Netscape Diggs In and Elbows Out the Competition
AOL/Netscape has launched a beta of its new homepage that looks uncannily like Digg, a hugely popular site for techies to publish stuff and have their stories sorted by popularity. Actually it not only looks like Digg, two of the top three stories are Digg’s. AOL’s been smart tho: visit the source page and you can only do so within a big black sidebar that keeps you wedged inside the Netscape site. (You can’t resize it, but you can turn it off, but obviously by default. Meaning it will open with every external link you click on. Oh, and it’s really slow to load.)
Perhaps by coincidence, or by the efforts of a few Diggers, those two Digg stories are less than complimentary about AOL: The first, AOL Copies Digg (“Check out what this is based on”) and the second Trying to cancel AOL (“Here’s a recording I did of a conversation between myself and AOL while trying to cancel an account I no longer needed. It was old, and I hadn’t used it in a REALLY long time, I just never got around to cancelling it. Enjoy!”)
A piece by Reuters says that this new site has “editors, which Netscape calls anchors,” who “can choose to highlight what they consider important stories.” This might be the top portion of the page, but I assume the anchors are not highlighting the two stories mentioned above. Or maybe they are, in some wild new form of self-flagellating transparency?
I won’t get into the journalistic implications of all this here. But there’s a telling comment by Netscape.com’s new general manager, dot-com news entrepreneur Jason Calacanis, to the Reuters reporter: “We don’t have to do a level of journalism that you guys do,” he said, referring to traditional news organizations. “You guys take it 90 yards, we take it the next 10.”

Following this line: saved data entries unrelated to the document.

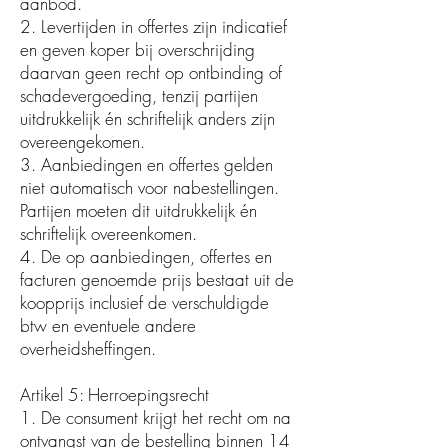
aanbod.
2. Levertijden in offertes zijn indicatief
en geven koper bij overschrijding
daarvan geen recht op ontbinding of
schadevergoeding, tenzij partijen
uitdrukkelijk én schriftelijk anders zijn
overeengekomen.
3. Aanbiedingen en offertes gelden
niet automatisch voor nabestellingen.
Partijen moeten dit uitdrukkelijk én
schriftelijk overeenkomen.
4. De op aanbiedingen, offertes en
facturen genoemde prijs bestaat uit de
koopprijs inclusief de verschuldigde
btw en eventuele andere
overheidsheffingen.
Artikel 5: Herroepingsrecht
1. De consument krijgt het recht om na
ontvangst van de bestelling binnen 14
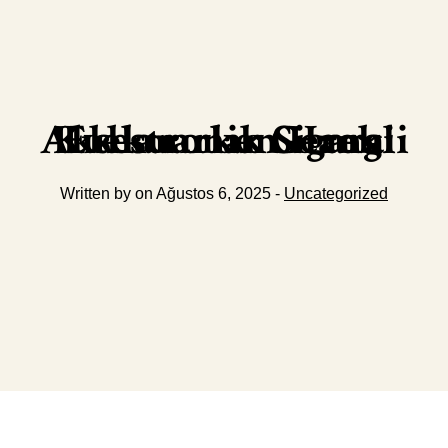
Elektronik Sigara Kullanırken Hangi Aksesuarlar Gerekli
Written by on Ağustos 6, 2025 -
Uncategorized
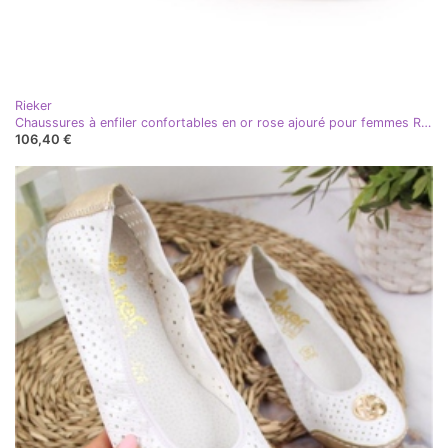
Rieker
Chaussures à enfiler confortables en or rose ajouré pour femmes Rieker L7852-31 doré
106,40 €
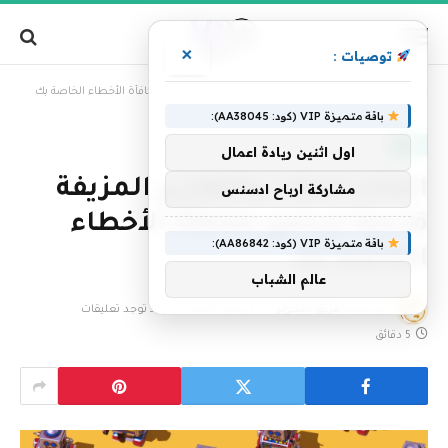
×
توصيات :
»
الرئيسية
الذكاء الذكاء والتقارير المزيفة قادمة لبرامج مكافأة الأخطاء الخاصة بك
باقة متميزة VIP (كود: AA38045):
تقنية
اول اثنين ريادة اعمال
الذكاء الذكاء والتقارير المزيفة
مشاركة ارباح ادسنس
قادمة لبرامج مكافأة الأخطاء
باقة متميزة VIP (كود: AA86842):
الخاصة بك
عالم الشباب
بواسطة
فريق التحرير
25 يوليو، 2025
لا توجد تعليقات
5 دقائق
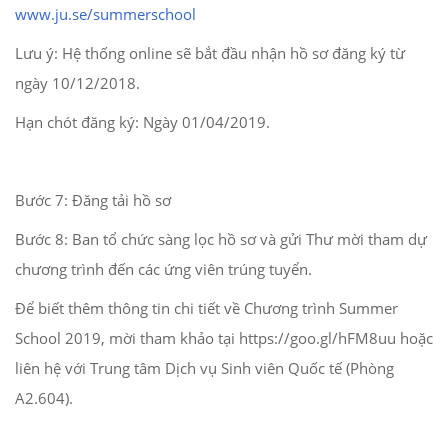
www.ju.se/summerschool
Lưu ý: Hệ thống online sẽ bắt đầu nhận hồ sơ đăng ký từ
ngày 10/12/2018.
Hạn chót đăng ký: Ngày 01/04/2019.
Bước 7: Đăng tải hồ sơ
Bước 8: Ban tổ chức sàng lọc hồ sơ và gửi Thư mời tham dự
chương trình đến các ứng viên trúng tuyển.
Để biết thêm thông tin chi tiết về Chương trình Summer
School 2019, mời tham khảo tại https://goo.gl/hFM8uu hoặc
liên hệ với Trung tâm Dịch vụ Sinh viên Quốc tế (Phòng
A2.604).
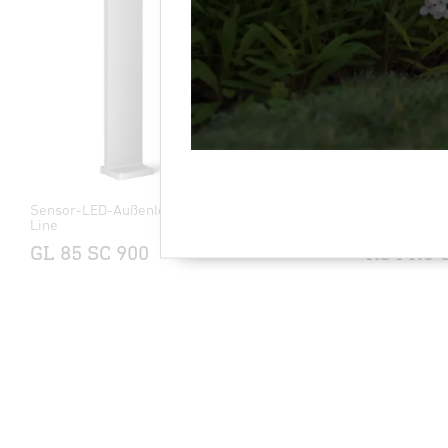
Sensor-LED-Außenleuchte - Professional
Sensor-LED-
Line
Line
GL 85 SC 900
RS PRO 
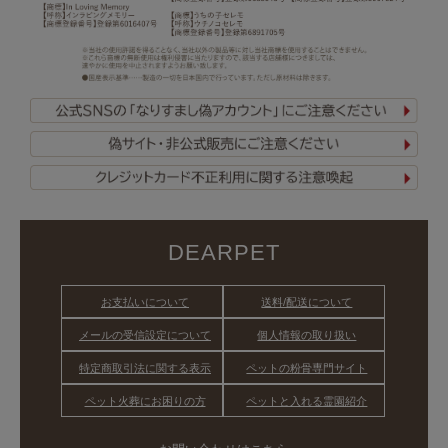
DEARPET
お支払いについて
送料/配送について
メールの受信設定について
個人情報の取り扱い
特定商取引法に関する表示
ペットの粉骨専門サイト
ペット火葬にお困りの方
ペットと入れる霊園紹介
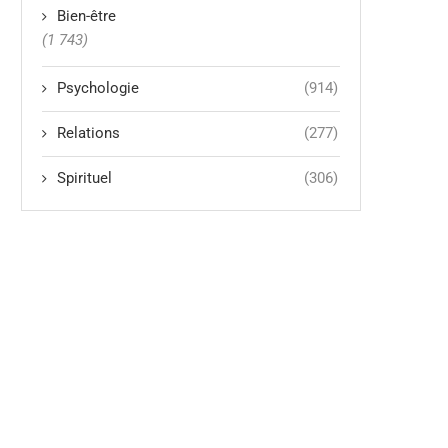
Bien-être
(1 743)
Psychologie
(914)
Relations
(277)
Spirituel
(306)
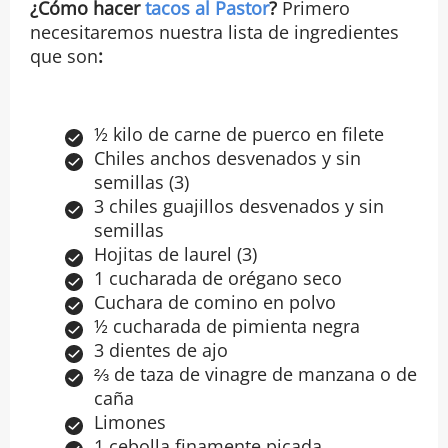
¿Cómo hacer
tacos al Pastor
?
Primero
necesitaremos nuestra lista de ingredientes
que son
:
½ kilo de carne de puerco en filete
Chiles anchos desvenados y sin
semillas (3)
3 chiles guajillos desvenados y sin
semillas
Hojitas de laurel (3)
1 cucharada de orégano seco
Cuchara de comino en polvo
½ cucharada de pimienta negra
3 dientes de ajo
⅔ de taza de vinagre de manzana o de
caña
Limones
1 cebolla finamente picada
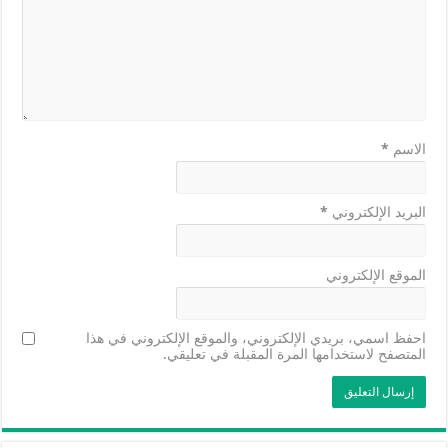
الاسم
*
البريد الإلكتروني
*
الموقع الإلكتروني
احفظ اسمي، بريدي الإلكتروني، والموقع الإلكتروني في هذا
المتصفح لاستخدامها المرة المقبلة في تعليقي.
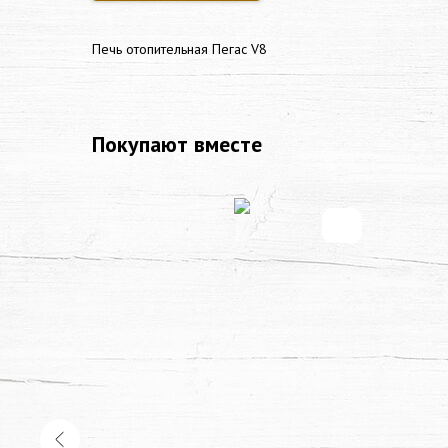
Печь отопительная Пегас V8
Покупают вместе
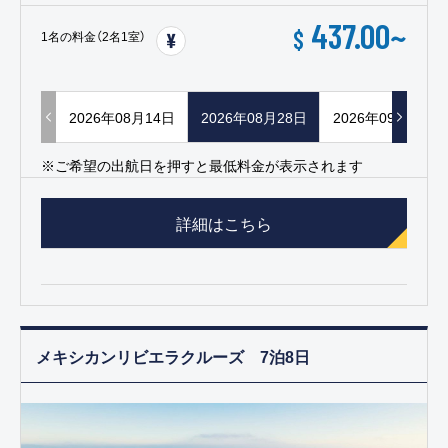
437.00
~
$
1名の料金（2名1室）
2026年08月14日
2026年08月28日
2026年09月11日
※ご希望の出航日を押すと最低料金が表示されます
詳細はこちら
メキシカンリビエラクルーズ 7泊8日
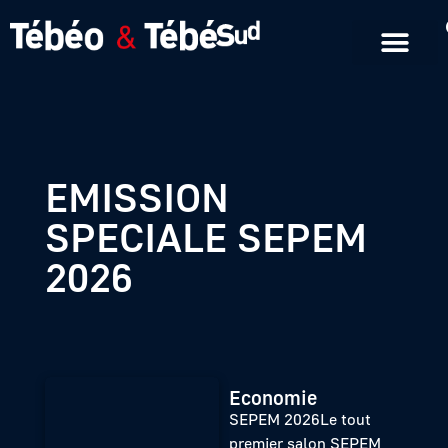
Emissions en replay
Formats courts
EMISSION
SPECIALE SEPEM
2026
Economie
SEPEM 2026Le tout
premier salon SEPEM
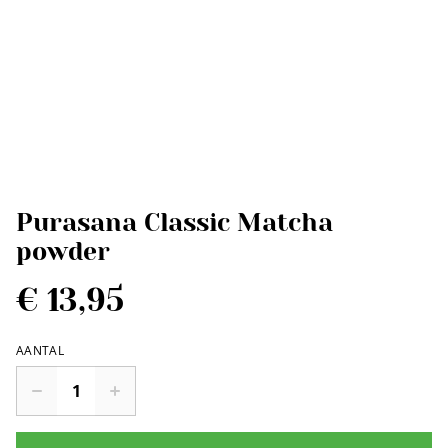
Purasana Classic Matcha
powder
€ 13,95
AANTAL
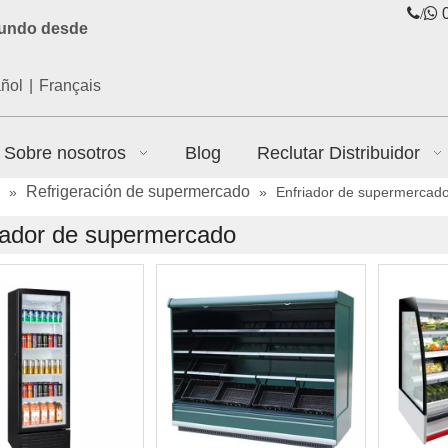
/

0
mundo desde
ñol
|
Français
Sobre nosotros
Blog
Reclutar Distribuidor
Refrigeración de supermercado
»
»
Enfriador de supermercad
iador de supermercado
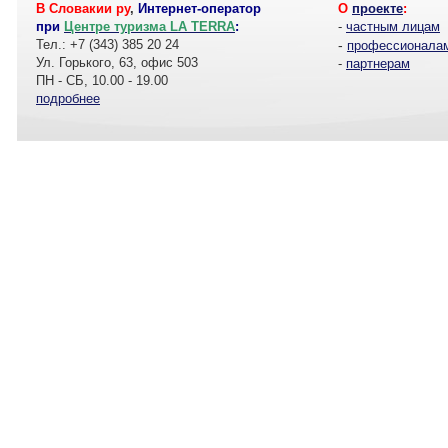
В Словакии ру
,
Интернет-оператор
О
проекте
:
при
Центре туризма LA TERRA
:
-
частным лицам
Тел.: +7 (343) 385 20 24
-
профессионала
Ул. Горького, 63, офис 503
-
партнерам
ПН - СБ, 10.00 - 19.00
подробнее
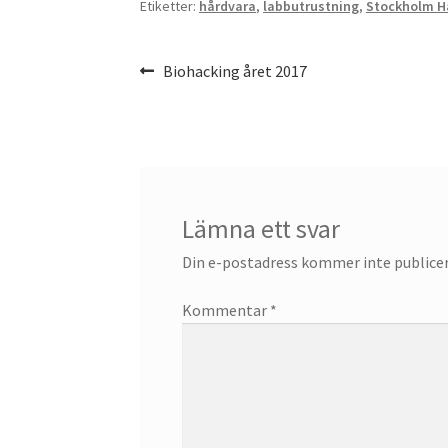
Etiketter:
hårdvara
,
labbutrustning
,
Stockholm H
Inläggsnavigering
Föregående
Biohacking året 2017
inlägg:
Lämna ett svar
Din e-postadress kommer inte publicer
Kommentar
*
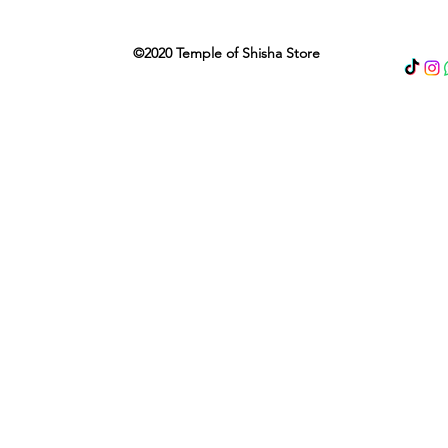
©2020 Temple of Shisha Store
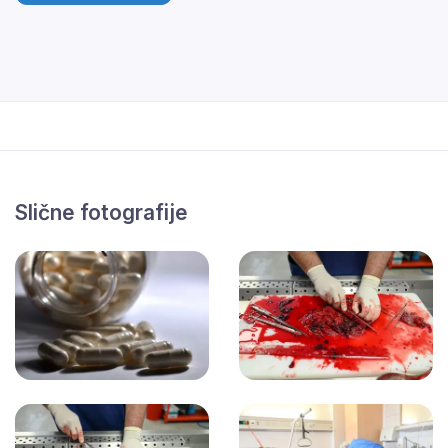
Slične fotografije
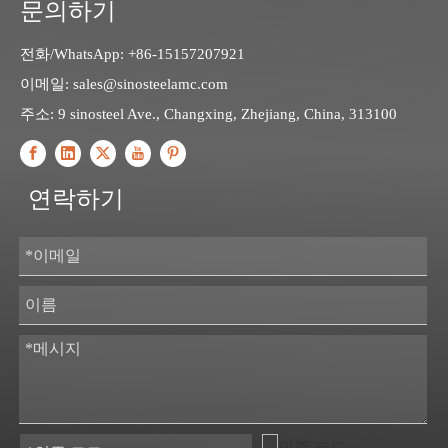
문의하기
전화/WhatsApp: +86-15157207921
이메일:
sales@sinosteelamc.com
주소: 9 sinosteel Ave., Changxing, Zhejiang, China, 313100
연락하기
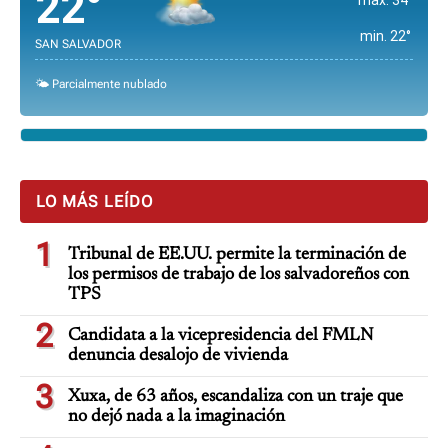
22°
min. 22°
SAN SALVADOR
🌤️ Parcialmente nublado
LO MÁS LEÍDO
1
Tribunal de EE.UU. permite la terminación de
los permisos de trabajo de los salvadoreños con
TPS
2
Candidata a la vicepresidencia del FMLN
denuncia desalojo de vivienda
3
Xuxa, de 63 años, escandaliza con un traje que
no dejó nada a la imaginación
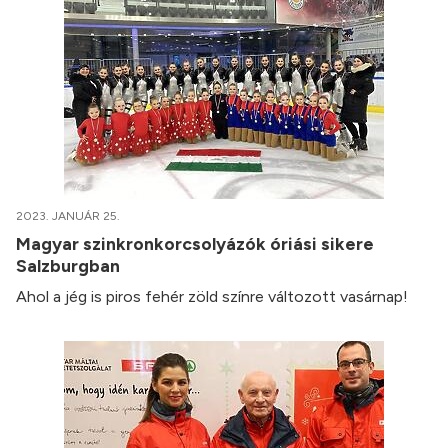
2023. JANUÁR 25.
Magyar szinkronkorcsolyázók óriási sikere
Salzburgban
Ahol a jég is piros fehér zöld színre változott vasárnap!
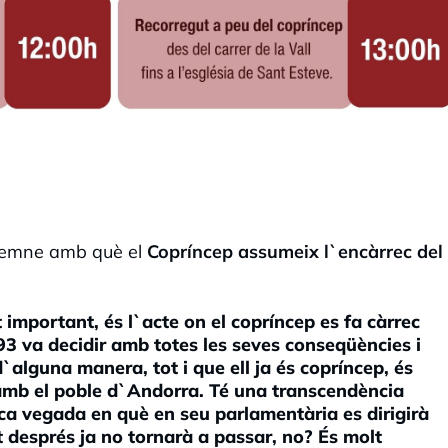
olemne amb què el
Copríncep assumeix l`encàrrec del
 important, és l`acte on el copríncep es fa càrrec
93 va decidir amb totes les seves conseqüències i
 d`alguna manera, tot i que ell ja és copríncep, és
 amb el poble d`Andorra. Té una transcendència
ica vegada en què en seu parlamentària es dirigirà
 després ja no tornarà a passar, no? És molt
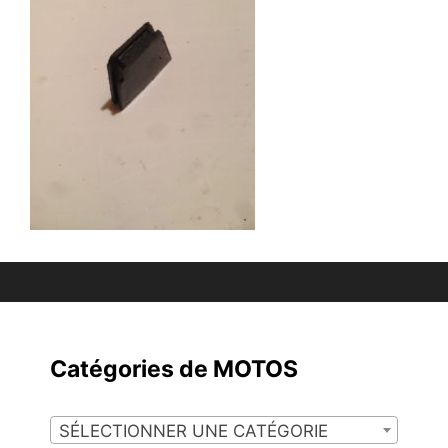
Catégories de MOTOS
SÉLECTIONNER UNE CATÉGORIE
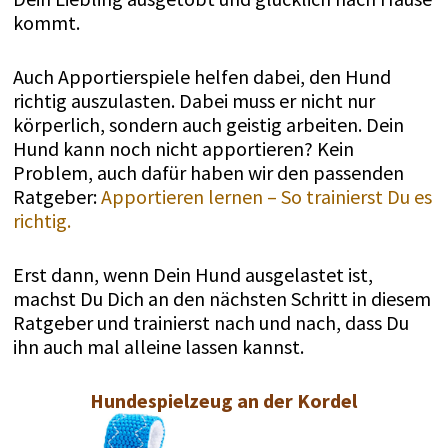
kommt.
Auch Apportierspiele helfen dabei, den Hund
richtig auszulasten. Dabei muss er nicht nur
körperlich, sondern auch geistig arbeiten. Dein
Hund kann noch nicht apportieren? Kein
Problem, auch dafür haben wir den passenden
Ratgeber:
Apportieren lernen – So trainierst Du es
richtig.
Erst dann, wenn Dein Hund ausgelastet ist,
machst Du Dich an den nächsten Schritt in diesem
Ratgeber und trainierst nach und nach, dass Du
ihn auch mal alleine lassen kannst.
Hundespielzeug an der Kordel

The reporter didn’t pick up on this. But when sites like this basically suck content from other sites, from NYT to Digg to Reuters, to form the basis of their homepage, and then link to that content within a sidebar that squeezes the original website partly out of view and off the screen plaster, that 10 yards looks mighty cheap for the yardage you get. Whose content is it now? Who’s making money off whom? And who is the smartest person in the room?